• TASK OBJECTIVE: Would you please return the lines of the entries below starting at the line that has "For every named target in this 1024×2091" and ending at the line that has "Service (347, 124)", both included, exactly as they are?

───── SOURCE DATA

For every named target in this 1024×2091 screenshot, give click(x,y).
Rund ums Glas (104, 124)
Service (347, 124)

──────────
───── SOURCE DATA

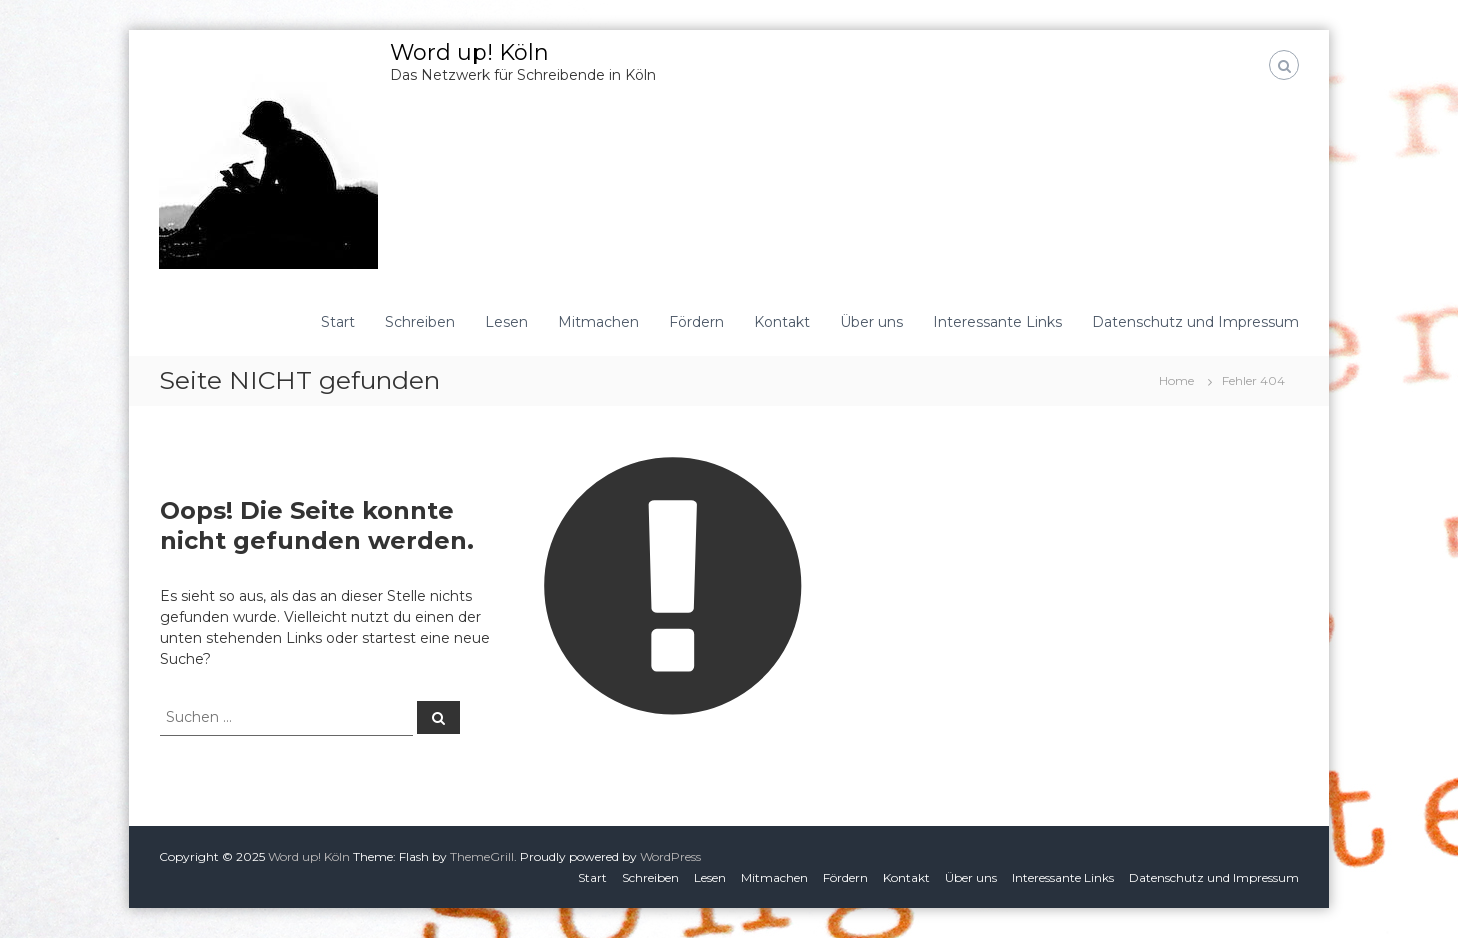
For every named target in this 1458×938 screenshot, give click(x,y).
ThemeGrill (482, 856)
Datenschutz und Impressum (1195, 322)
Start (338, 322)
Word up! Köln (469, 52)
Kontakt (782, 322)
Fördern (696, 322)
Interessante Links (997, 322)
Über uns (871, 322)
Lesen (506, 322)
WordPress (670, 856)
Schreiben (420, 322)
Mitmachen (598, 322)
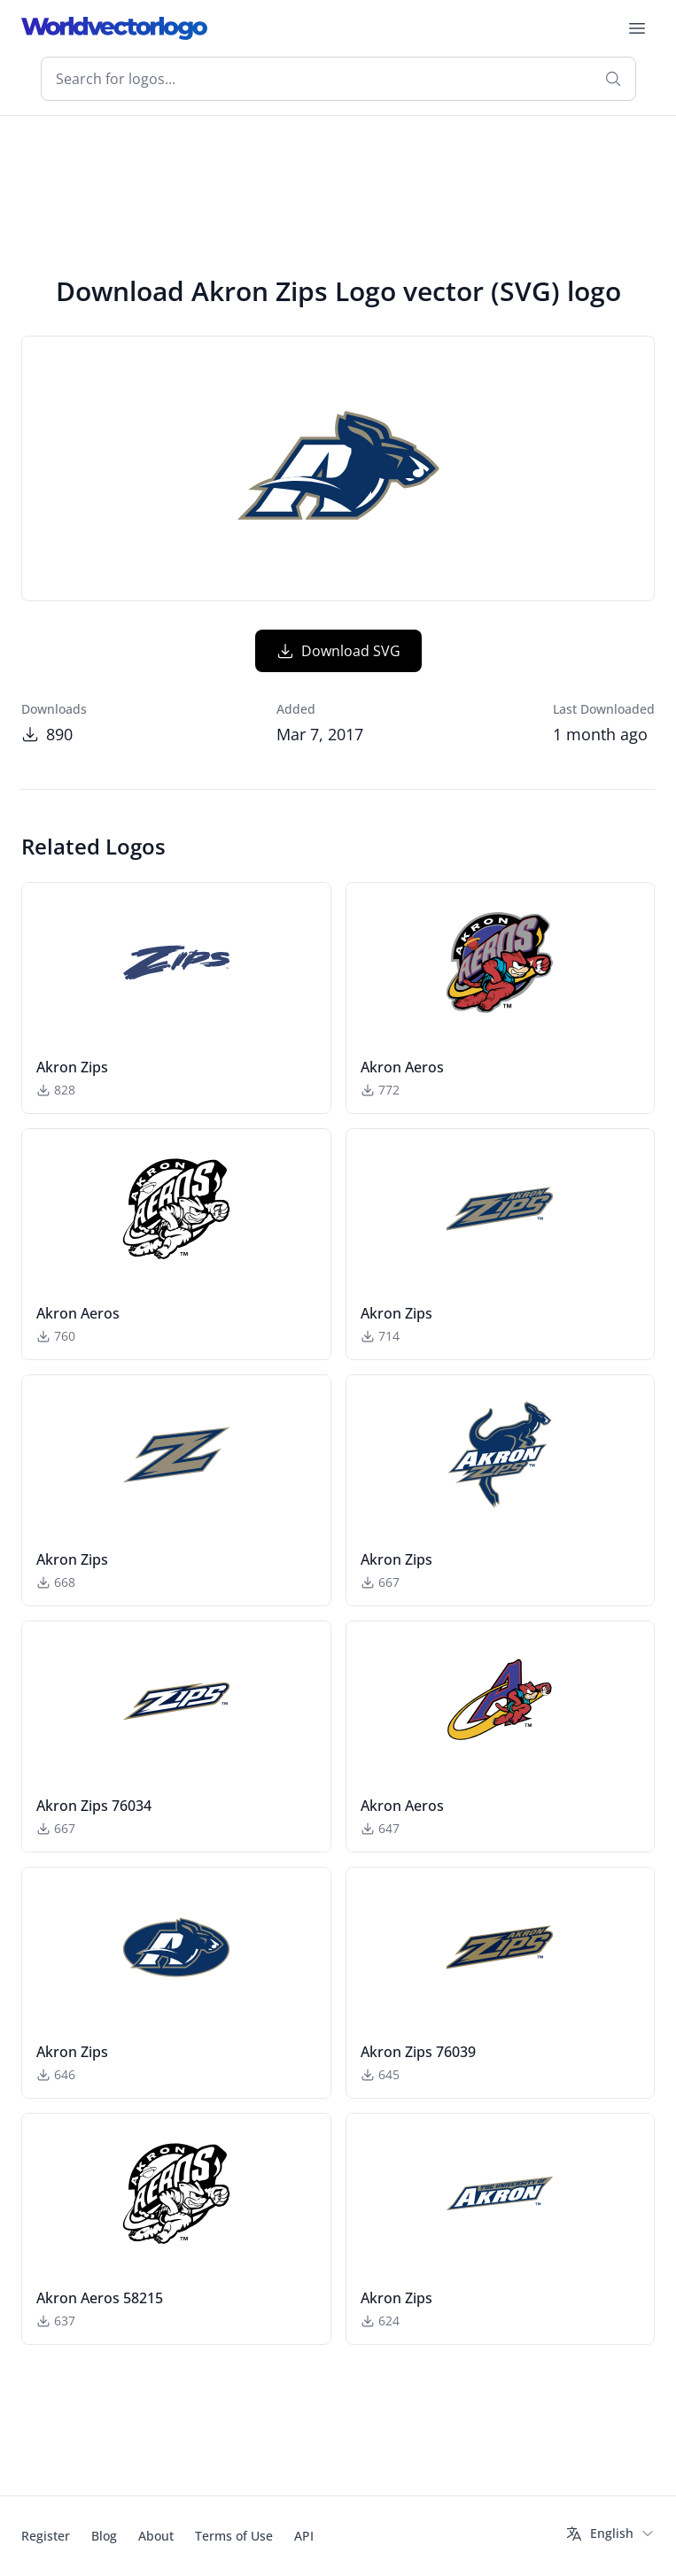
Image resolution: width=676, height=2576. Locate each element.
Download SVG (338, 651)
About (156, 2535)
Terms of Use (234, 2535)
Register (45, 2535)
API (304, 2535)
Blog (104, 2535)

──────────
───── SOURCE DATA

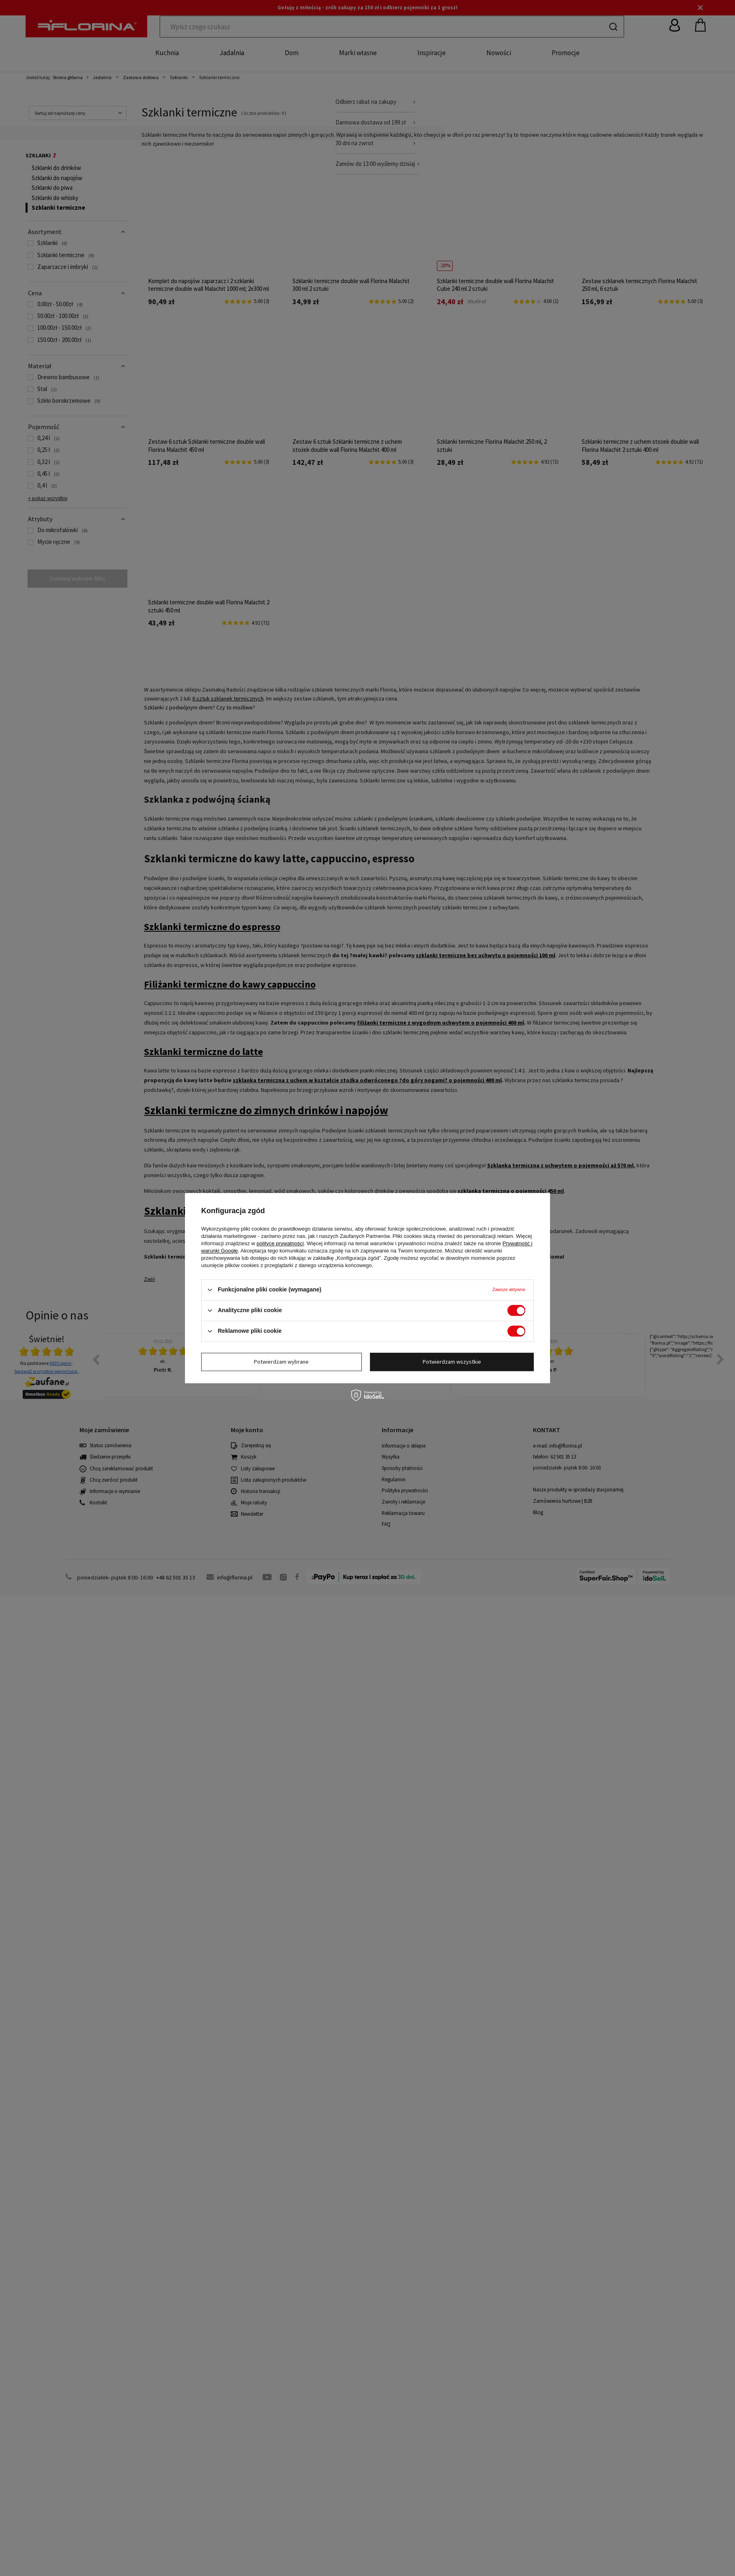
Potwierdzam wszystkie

──────────

• TASK RESPONSE:
For every named target in this 1024×2091 screenshot, give click(x,y).
Rund ums Glas (104, 124)
Service (347, 124)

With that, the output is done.